Sadly, it seems like Lemmy is going to integrate LLM code going forward: https://github.com/LemmyNet/lemmy/issues/6385 If you comment on the issue, please try to make sure it’s a productive and thoughtful comment and not pure hate brigading.
Edit: perhaps I should also mention this one here as a similar discussion: https://github.com/sashiko-dev/sashiko/issues/31 This one concerns the Linux kernel. I hope you’ll forgive me this slight tangent, but more eyes could benefit this one too.


I don’t get the difficulty of rejecting “if it’s nonfree or just poor quality or known LLM code”. I don’t think it’s a vague criterion.
And for many projects, if you admit it’s from a StackOverflow post, unless you can show it’s not a direct copy they will reject it as well. This isn’t commonly taken as incentivizing people to lie.

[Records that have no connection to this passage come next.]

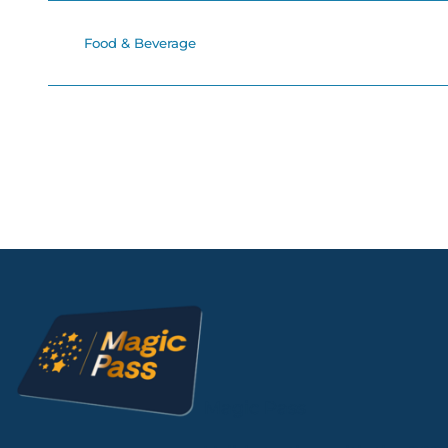
Food & Beverage
Magic Pass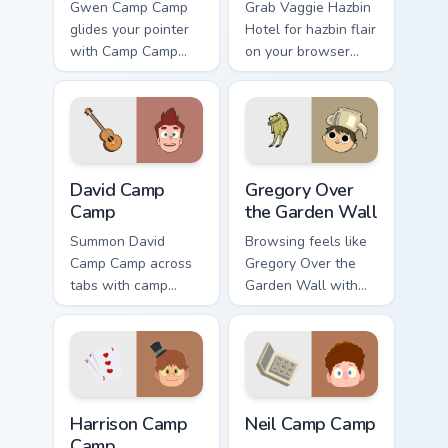
Gwen Camp Camp
Grab Vaggie Hazbin
glides your pointer
Hotel for hazbin flair
with Camp Camp
on your browser
Gwen show pride.
custom cursors.
David Camp Camp custom cursor pack preview for C
Gregory Over the Garden Wa
David Camp
Gregory Over
Camp
the Garden Wall
Summon David
Browsing feels like
Camp Camp across
Gregory Over the
tabs with camp
Garden Wall with
animated pointer
over custom cursor
flair.
energy.
Harrison Camp Camp custom cursor pack preview for
Neil Camp Camp custom curs
Harrison Camp
Neil Camp Camp
Camp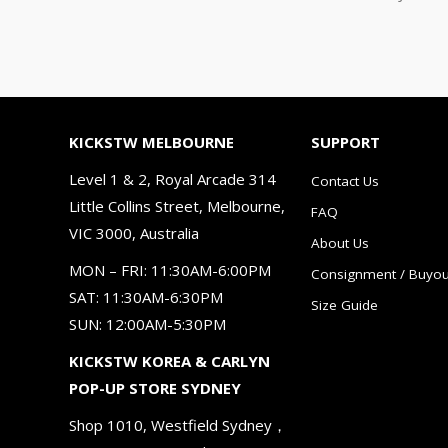
KICKSTW MELBOURNE
SUPPORT
Level 1 & 2, Royal Arcade 314
Contact Us
Little Collins Street, Melbourne,
FAQ
VIC 3000, Australia
About Us
MON – FRI: 11:30AM-6:00PM
Consignment / Buyou
SAT: 11:30AM-6:30PM
Size Guide
SUN: 12:00AM-5:30PM
KICKSTW KOREA & CARLYN
POP-UP STORE SYDNEY
Shop 1010, Westfield Sydney，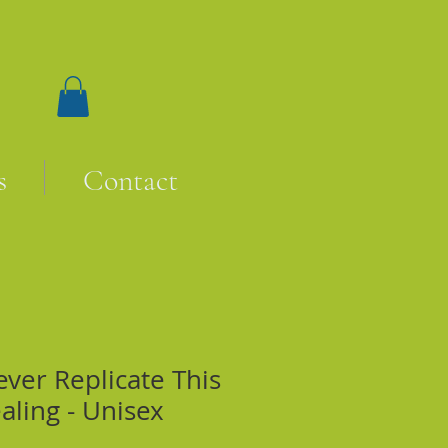
s
Contact
ever Replicate This
aling - Unisex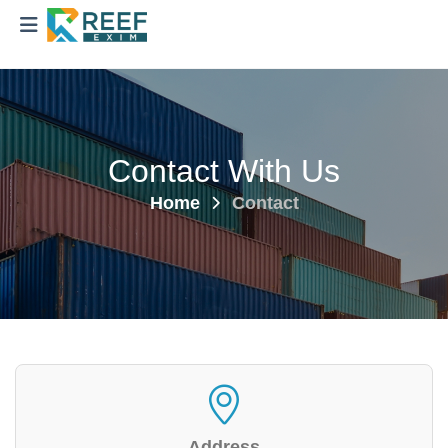
Contact With Us
Home
Contact
Address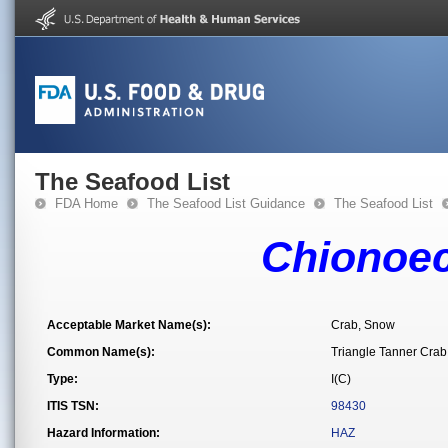
The Seafood List
FDA Home
The Seafood List Guidance
The Seafood List
Chionoec
Acceptable Market Name(s):
Crab, Snow
Common Name(s):
Triangle Tanner Crab
Type:
I(C)
ITIS TSN:
98430
Hazard Information:
HAZ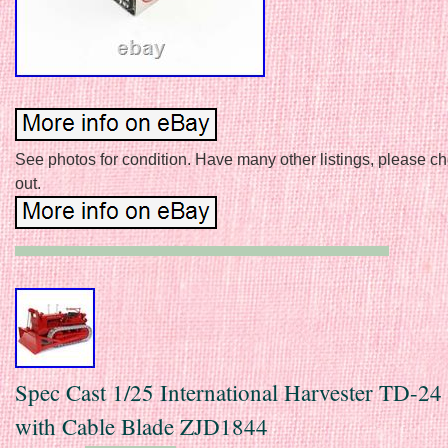
See photos for condition. Have many other listings, please c
out.
Spec Cast 1/25 International Harvester TD-24
with Cable Blade ZJD1844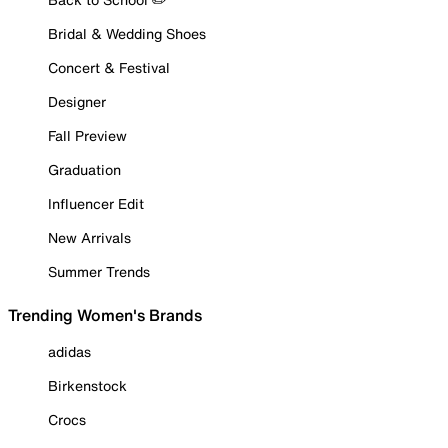
Bridal & Wedding Shoes
Concert & Festival
Designer
Fall Preview
Graduation
Influencer Edit
New Arrivals
Summer Trends
Trending Women's Brands
adidas
Birkenstock
Crocs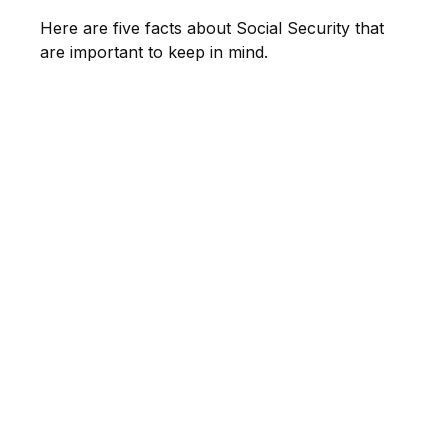
Here are five facts about Social Security that
are important to keep in mind.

Now whether you think LLMs are worth the trouble to use is a different discussion, but the enforcement point doesn’t convince me.
There is also a responsibility and liability question here. If something turns out to be a copyright issue and the contributor skirted a known rule, the moral judgement may look different than if you knew and included it anyway. (I can’t comment on the legal outcomes since I’m not a lawyer.)
To be specific, the jump you are making is likening LLM output to non-free code, while on the surface level it makes sense, it’s much closer to making stuff based on copied code. In the US at least, there’s clear legal precedent that LLM fabrications are not copyrightable.
Blanket AI bans are enforceable, I’m not arguing against that, it’s just that I don’t think it’s worth instituting, that it’s not a good fit for this project. My argument is that a Lemmy development policy of “please mark which parts of your code are AI-generated and how you used LLMs, and we will evaluate accordingly” is better than “if you indicate anywhere that your code is AI/LLM-generated, we will automatically reject it”.
My opinion is that the data disagrees with you: 1. https://www.psu.edu/news/research/story/beyond-memorization-text-generators-may-plagiarize-beyond-copy-and-paste 2. https://dl.acm.org/doi/10.1145/3543507.3583199 3. https://www.sciencedirect.com/science/article/pii/S2949719123000213#b7 4. https://www.theatlantic.com/technology/2026/01/ai-memorization-research/685552/ 5. Related high profile incident that is very telling: https://www.pcgamer.com/software/ai/microsoft-uses-plagiarized-ai-slop-flowchart-to-explain-how-github-works-removes-it-after-original-creator-calls-it-out-careless-blatantly-amateuristic-and-lacking-any-ambition-to-put-it-gently/
I see many people doubt this says anything about training data copyright, beyond AI user copyright.
This isn’t legal advice, I’m not a lawyer.
I don’t mean in any way to imply that your opinion isn’t sound, but simply that I don’t agree with it here in the context of whether the Lemmy devs should accept or not PRs with any reported LLM usage.